A few weeks ago I offered to answer reader’s questions in a new segment that would be posted every Thursday, assuming that there is a question to answer. I got the first one since this offer from Bakesale. Jeff, don’t worry, I haven’t forgotten about the questions you asked that I have yet to answer, but they are such heavy questions that few can be answered with a simple, easy post and have actually fueled a few series so far.
I have a question for you. A serious question, not one that is supposed to prove any sort of theory, I am interested in the answer. How does evolution explain fossils of sea creatures, such as shellfish, several thousand feet above sea level in Nevada?
Evolution is the study of changes in allele frequency in a given population over time. How fossils of sea creatures managed to go from being under the ocean to thousands of feet above sea level and hundreds of miles from the nearest ocean is a great question of geology.
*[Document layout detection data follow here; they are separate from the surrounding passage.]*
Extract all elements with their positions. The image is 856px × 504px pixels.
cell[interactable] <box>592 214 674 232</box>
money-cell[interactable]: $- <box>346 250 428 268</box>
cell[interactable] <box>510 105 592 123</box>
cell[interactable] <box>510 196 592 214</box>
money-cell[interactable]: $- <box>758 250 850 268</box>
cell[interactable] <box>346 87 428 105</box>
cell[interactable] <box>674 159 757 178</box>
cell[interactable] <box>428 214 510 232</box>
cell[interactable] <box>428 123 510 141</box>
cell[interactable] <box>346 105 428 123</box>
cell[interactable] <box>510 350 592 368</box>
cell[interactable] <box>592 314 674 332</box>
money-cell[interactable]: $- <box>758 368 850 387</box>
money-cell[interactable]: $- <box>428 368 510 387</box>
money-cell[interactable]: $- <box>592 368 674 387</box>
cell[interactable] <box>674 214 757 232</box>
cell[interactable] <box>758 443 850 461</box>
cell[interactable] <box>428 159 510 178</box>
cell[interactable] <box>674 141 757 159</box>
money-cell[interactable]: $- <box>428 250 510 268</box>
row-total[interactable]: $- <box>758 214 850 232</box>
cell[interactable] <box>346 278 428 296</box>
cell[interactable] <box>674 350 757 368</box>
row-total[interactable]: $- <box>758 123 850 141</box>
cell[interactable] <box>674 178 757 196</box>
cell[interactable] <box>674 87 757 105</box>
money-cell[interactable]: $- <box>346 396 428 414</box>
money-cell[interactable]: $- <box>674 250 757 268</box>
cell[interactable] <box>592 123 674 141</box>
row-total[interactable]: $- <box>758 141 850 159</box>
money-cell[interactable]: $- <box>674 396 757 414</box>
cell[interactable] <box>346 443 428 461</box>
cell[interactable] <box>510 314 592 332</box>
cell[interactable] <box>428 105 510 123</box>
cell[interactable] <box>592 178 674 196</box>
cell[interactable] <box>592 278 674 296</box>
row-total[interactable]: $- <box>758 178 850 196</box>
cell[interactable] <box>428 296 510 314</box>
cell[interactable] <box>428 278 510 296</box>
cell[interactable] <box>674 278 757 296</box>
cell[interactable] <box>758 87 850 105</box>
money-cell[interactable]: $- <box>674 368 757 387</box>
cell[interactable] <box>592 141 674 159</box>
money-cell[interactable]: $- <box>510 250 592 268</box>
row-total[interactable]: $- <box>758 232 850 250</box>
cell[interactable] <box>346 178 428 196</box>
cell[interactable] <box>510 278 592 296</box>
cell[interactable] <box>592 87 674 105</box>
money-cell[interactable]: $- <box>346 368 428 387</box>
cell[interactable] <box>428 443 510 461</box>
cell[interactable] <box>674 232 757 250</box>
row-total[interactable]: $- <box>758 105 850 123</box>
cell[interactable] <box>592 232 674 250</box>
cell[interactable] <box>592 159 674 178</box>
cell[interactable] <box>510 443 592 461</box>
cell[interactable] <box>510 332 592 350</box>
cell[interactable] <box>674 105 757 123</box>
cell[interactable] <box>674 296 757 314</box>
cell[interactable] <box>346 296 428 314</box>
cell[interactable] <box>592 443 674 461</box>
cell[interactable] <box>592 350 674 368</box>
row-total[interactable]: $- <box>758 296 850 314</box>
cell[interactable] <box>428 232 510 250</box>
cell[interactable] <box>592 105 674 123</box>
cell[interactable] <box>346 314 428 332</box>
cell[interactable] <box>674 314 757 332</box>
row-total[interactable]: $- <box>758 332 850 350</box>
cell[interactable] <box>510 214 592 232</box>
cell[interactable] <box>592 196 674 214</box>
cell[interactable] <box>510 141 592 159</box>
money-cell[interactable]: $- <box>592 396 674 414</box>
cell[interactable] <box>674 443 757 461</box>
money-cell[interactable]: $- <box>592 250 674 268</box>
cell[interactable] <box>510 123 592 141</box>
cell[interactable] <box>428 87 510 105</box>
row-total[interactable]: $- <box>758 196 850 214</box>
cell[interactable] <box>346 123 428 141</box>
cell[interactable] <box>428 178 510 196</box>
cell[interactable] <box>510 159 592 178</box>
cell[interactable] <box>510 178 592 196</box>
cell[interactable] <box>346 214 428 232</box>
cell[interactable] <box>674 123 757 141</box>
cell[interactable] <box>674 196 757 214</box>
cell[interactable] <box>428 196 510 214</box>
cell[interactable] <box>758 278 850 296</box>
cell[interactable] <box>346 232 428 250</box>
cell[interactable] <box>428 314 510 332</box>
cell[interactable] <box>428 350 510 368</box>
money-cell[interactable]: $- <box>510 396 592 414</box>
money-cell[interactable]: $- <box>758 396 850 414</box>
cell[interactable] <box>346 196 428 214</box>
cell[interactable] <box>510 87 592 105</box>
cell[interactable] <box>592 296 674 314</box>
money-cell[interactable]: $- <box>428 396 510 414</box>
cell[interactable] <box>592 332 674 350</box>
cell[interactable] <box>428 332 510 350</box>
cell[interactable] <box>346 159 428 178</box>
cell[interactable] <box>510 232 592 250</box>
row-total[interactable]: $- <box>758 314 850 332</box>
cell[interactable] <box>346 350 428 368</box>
Shells and exoskeletons fossilize relatively easily since they are heavy, sink quickly to the ocean floor, and can be easily buried by other sediments. Over time these sediments harden into rock. A fine example of this is the trilobite fossils commonly found in shale deposits all over the world.
Plate tectonics result in continental drift and uplift, as a result areas that were once under water are now high up on the mountains. This would be no different for Nevada, which was once the floor of an ancient ocean or sea. Over time that land has uplifted. Thus the fossils of marine life that once lived there have risen to their current high elevations.
This is a better answer than a global flood for several reasons:
- There are also fossilized tracks and burrows of marine life found near the fossils of the marine life.
- A flood would have scattered bones, rather than leave them together.
- The receding flood waters would have eroded mountains, not create them, and would have washed the fossils down into the bottoms of valleys.